Mas é na economia que se espera um gesto mais enfático de Haddad ao centro do espectro político. Alguns sinais já apareceram, como quando o presidenciável desautorizou em público Marcio Pochmann. Um dos principais assessores econômicos do PT, Pochmann é tido como radical demais pelo mercado financeiro. Novamente há a preocupação com a dosagem. Ao menos até o primeiro turno, a estratégia é garantir os votos mais alinhados ao petismo, evitando assim qualquer ação explícita que possa ser usada por adversários para acusar o ex-prefeito de São Paulo de estar gestando um "estelionato eleitoral."

Numa eventual segunda etapa, aí sim haverá pontes mais claras com o mercado, embora, ao menos de momento, esteja descartada a reedição de uma nova versão da Carta ao Povo Brasileiro —documento pelo qual Lula, na eleição de 2002, se comprometeu com princípios da estabilidade econômica e acalmou investidores. "Não nos interessa antecipar esse debate porque nós administramos o país por mais de dez anos, período em que não houve nenhum susto e em que nós oferecemos segurança jurídica e previsibilidade", diz um aliado de Haddad. Sem citar, obviamente, as medidas econômicas mais heterodoxas do Governo Dilma, como o congelamento de tarifas públicas para segurar a inflação.

Por enquanto, Haddad tem mantido encontros privados com interlocutores do mercado. No início da semana, chamou para um café da manhã em sua casa o economista-chefe da corretora de valores Spinelli, Andre Perfeito. De acordo com o economista, Haddad lhe disse que faria um ajuste fiscal uma vez no governo e que promoveria uma reforma da Previdência.

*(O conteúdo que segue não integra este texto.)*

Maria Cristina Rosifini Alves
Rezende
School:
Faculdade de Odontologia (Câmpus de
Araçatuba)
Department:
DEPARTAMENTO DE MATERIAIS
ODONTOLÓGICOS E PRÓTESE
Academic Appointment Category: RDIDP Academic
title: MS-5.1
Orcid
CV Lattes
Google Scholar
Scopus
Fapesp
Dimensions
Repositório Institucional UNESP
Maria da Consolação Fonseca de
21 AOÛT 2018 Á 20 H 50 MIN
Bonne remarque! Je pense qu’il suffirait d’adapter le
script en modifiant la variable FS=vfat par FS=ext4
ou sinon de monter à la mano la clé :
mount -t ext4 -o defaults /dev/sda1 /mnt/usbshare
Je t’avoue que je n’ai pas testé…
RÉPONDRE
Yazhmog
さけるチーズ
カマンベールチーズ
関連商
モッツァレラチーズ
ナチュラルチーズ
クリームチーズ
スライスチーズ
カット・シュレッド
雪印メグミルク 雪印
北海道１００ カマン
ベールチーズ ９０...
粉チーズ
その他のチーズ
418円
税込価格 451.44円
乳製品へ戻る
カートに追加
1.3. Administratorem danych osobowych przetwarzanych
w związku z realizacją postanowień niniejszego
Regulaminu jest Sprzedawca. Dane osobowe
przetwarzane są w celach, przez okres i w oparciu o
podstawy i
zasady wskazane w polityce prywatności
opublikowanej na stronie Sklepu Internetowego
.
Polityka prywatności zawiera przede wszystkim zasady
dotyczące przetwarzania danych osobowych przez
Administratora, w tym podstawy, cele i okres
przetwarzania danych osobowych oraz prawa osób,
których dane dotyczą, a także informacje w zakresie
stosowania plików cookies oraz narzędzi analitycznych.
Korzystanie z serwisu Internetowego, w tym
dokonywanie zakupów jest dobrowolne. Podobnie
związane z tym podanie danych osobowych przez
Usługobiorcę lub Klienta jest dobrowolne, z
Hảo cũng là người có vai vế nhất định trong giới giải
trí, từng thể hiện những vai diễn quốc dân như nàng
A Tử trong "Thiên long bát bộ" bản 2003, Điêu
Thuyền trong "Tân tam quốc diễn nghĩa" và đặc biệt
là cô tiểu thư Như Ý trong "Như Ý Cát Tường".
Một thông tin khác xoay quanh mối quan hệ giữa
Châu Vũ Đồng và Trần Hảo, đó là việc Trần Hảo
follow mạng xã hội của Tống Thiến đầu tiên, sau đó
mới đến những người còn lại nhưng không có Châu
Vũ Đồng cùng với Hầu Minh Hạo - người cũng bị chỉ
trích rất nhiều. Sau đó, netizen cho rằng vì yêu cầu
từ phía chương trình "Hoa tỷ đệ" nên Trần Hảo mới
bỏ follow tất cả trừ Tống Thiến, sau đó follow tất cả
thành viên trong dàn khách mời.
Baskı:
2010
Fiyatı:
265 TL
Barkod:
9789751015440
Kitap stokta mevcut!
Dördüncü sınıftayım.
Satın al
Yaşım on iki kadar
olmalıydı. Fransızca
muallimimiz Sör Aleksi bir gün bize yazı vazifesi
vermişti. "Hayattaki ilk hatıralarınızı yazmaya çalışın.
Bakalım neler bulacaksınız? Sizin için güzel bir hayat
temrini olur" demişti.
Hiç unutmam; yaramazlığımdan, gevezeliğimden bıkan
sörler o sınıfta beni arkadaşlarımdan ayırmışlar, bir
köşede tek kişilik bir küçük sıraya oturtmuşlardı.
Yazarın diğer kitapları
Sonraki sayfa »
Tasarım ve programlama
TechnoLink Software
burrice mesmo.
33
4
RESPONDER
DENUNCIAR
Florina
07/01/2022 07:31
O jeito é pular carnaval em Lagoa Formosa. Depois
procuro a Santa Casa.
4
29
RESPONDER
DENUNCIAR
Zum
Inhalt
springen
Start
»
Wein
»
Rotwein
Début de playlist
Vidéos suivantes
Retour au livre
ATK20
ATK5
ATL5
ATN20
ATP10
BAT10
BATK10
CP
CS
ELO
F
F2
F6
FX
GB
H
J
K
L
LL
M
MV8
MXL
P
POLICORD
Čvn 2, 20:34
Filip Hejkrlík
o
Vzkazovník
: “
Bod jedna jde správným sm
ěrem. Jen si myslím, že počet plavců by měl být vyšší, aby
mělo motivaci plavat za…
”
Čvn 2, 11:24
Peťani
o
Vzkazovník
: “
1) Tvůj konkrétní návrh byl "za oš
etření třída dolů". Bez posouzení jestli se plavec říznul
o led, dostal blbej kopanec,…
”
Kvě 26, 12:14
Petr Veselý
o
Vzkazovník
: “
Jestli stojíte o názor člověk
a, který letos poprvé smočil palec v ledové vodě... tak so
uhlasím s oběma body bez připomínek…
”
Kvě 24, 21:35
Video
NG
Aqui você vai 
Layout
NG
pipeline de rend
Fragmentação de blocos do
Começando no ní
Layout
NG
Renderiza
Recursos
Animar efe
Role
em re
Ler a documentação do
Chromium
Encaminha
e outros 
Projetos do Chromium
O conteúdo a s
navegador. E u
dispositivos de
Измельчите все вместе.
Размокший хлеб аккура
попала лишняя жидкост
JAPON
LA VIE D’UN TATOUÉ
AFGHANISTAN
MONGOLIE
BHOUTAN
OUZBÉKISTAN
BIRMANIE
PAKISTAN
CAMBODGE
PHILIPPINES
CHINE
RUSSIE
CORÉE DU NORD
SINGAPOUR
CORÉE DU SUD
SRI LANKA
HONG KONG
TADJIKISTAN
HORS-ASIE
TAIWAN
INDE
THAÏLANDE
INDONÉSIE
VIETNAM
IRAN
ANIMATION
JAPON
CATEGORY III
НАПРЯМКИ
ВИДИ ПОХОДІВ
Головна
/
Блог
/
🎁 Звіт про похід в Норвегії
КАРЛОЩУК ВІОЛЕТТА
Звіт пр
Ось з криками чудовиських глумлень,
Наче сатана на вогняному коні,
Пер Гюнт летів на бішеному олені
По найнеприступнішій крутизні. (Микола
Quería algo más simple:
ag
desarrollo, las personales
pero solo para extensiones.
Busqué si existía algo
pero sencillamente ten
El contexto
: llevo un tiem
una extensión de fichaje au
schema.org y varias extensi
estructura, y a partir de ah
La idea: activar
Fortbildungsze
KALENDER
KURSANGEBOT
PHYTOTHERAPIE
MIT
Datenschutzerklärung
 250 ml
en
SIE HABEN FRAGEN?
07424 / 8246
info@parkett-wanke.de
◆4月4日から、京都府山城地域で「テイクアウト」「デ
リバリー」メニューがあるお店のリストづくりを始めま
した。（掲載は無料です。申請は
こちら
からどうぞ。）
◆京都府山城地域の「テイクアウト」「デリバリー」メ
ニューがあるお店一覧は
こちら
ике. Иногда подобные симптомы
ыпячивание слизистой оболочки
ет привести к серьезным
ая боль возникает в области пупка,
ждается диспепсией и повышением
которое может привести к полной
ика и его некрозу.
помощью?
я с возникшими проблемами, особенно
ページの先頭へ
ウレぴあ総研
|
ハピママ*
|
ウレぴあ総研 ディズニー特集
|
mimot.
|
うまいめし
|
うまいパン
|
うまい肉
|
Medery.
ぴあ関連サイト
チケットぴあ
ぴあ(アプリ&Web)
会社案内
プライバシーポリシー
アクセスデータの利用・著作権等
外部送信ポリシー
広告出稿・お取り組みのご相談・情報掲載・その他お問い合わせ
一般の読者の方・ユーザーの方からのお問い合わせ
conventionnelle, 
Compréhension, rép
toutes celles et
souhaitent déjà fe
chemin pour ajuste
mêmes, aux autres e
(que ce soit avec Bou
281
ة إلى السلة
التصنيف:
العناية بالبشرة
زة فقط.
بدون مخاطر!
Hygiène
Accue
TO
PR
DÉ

Não entrou em detalhes, deixando no ar se por reforma ele entendia apenas os pontos já mencionados em seu plano de governo: combate a privilégios e convergência dos sistemas previdenciários da União, Estados e municípios com o regime geral.

Nesse quesito Haddad sofre ainda desconfianças do mercado pela falta de um economista em sua campanha que tenha recebido a delegação clara do candidato para formular a política econômica. Geraldo Alckmin tem Pérsio Arida; Bolsonaro seu guru, Paulo Guedes; Ciro Gomes escalou o economista Mauro Benevides Filho. Caso passe para o segundo turno, os assessores de Haddad dizem que ele deve dar atenção especial às diretrizes da política econômica, sinalizando mais claramente qual o perfil de economista que deseja para o ministério da Fazenda. 

Num partido político que tem o seu principal líder preso e que vive perspectivas reais hoje de voltar ao poder, os conflitos internos que podem minar a candidatura de Haddad tendem a ser apaziguados, ao menos até a conclusão do processo eleitoral. Mas é certo que, em caso de vitória do PT, eles vão ressurgir tão logo o ex-prefeito de São Paulo sente na cadeira presidencial. Não há dúvidas de que haverá pressões internas para que seja dado um indulto a Lula. Políticas econômicas consideradas ortodoxas demais tampouco passarão sem críticas no partido. Fundador do PT e liderança incontestável nos quadros partidários, Lula conseguia mediar essas disputas internas com maestria. Se for presidente, Haddad vai depender muito da ajuda do seu padrinho político para fazer o mesmo.